• PROBLEM TO WORK ON
For the data below, transcribe the part that opens with the line containing "Orchestre symphonique et chœurs de la Monnaie" and closes with the line containing "Verleih System", exactly and with no pictures.

• SOURCE DATA
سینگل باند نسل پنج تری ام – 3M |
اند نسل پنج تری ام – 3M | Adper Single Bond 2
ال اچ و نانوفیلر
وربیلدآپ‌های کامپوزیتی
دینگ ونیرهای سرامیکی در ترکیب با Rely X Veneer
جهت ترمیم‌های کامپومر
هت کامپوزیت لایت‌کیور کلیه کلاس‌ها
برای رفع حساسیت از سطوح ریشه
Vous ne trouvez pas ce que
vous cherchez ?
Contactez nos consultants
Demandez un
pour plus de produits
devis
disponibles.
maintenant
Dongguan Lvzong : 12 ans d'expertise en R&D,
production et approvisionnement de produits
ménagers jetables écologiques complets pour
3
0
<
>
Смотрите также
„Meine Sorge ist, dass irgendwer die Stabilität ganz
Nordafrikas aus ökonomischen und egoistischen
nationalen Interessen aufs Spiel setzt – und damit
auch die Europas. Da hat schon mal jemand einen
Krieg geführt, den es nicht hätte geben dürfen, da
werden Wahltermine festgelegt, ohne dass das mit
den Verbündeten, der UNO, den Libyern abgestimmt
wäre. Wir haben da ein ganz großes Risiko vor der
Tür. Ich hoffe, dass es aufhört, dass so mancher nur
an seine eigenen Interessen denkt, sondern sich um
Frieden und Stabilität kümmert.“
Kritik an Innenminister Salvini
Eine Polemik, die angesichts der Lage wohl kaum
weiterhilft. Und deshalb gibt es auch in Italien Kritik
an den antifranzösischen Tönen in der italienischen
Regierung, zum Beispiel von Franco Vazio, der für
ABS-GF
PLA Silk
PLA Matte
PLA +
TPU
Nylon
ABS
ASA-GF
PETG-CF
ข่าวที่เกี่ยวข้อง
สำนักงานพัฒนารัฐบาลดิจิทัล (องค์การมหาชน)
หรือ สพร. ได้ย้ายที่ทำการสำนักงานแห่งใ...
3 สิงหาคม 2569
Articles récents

--

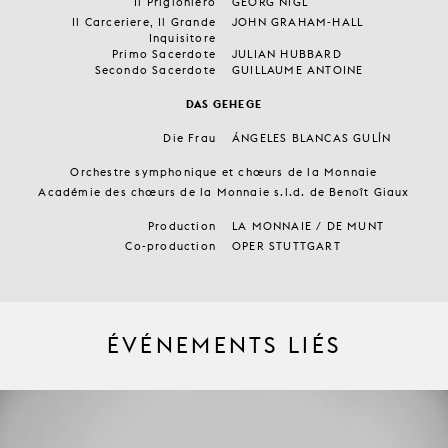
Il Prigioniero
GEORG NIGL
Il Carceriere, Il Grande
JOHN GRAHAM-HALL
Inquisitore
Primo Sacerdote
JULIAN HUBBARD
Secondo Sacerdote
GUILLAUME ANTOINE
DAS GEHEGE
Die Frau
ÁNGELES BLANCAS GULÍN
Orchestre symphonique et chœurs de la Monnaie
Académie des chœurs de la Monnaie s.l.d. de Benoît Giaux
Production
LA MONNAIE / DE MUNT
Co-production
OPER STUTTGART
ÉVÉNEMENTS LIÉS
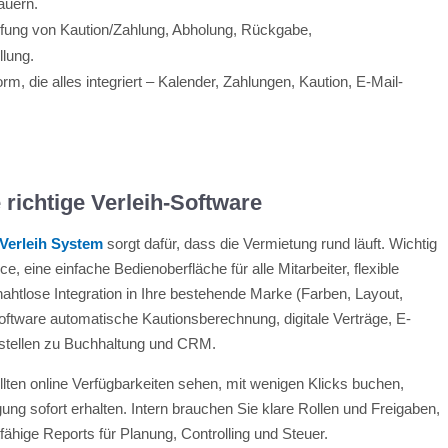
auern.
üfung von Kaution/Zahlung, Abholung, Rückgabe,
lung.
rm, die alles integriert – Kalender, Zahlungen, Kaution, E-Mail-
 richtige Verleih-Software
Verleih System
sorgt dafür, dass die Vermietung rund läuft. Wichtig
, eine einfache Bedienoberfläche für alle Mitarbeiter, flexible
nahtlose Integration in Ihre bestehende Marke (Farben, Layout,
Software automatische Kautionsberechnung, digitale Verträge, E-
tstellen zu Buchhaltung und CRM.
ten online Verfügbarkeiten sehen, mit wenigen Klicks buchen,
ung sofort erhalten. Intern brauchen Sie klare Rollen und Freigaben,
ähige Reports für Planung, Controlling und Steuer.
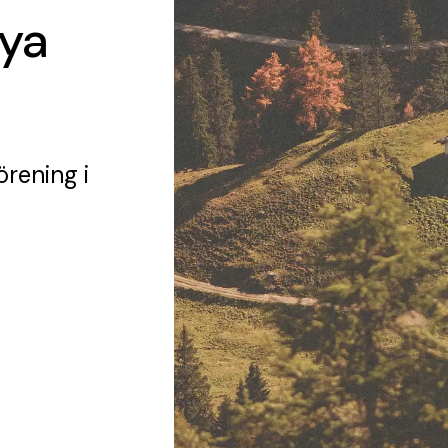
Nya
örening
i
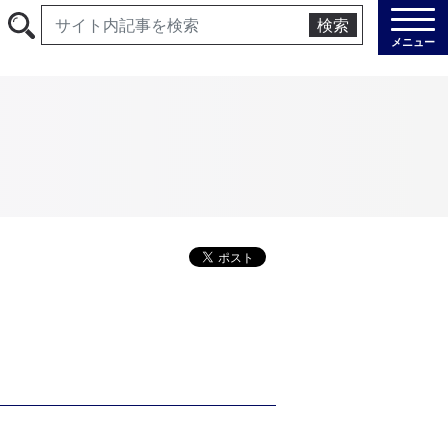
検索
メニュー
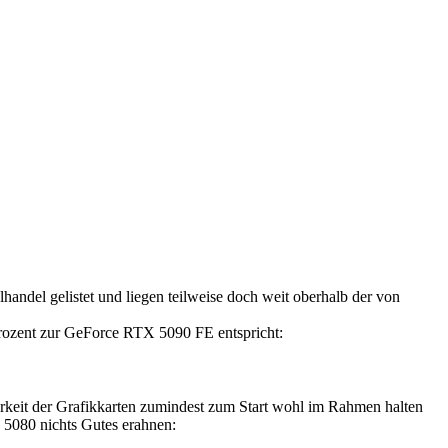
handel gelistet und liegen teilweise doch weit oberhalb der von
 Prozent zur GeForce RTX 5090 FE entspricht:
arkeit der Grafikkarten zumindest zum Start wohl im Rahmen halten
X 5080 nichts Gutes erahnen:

• TASK ANSWER
Orchestre symphonique et chœurs de la Monnaie
Académie des chœurs de la Monnaie s.l.d. de Benoît Giaux
Production
LA MONNAIE / DE MUNT
Co-production
OPER STUTTGART
ÉVÉNEMENTS LIÉS
auern.
üfung von Kaution/Zahlung, Abholung, Rückgabe,
lung.
rm, die alles integriert – Kalender, Zahlungen, Kaution, E-Mail-
 richtige Verleih-Software
Verleih System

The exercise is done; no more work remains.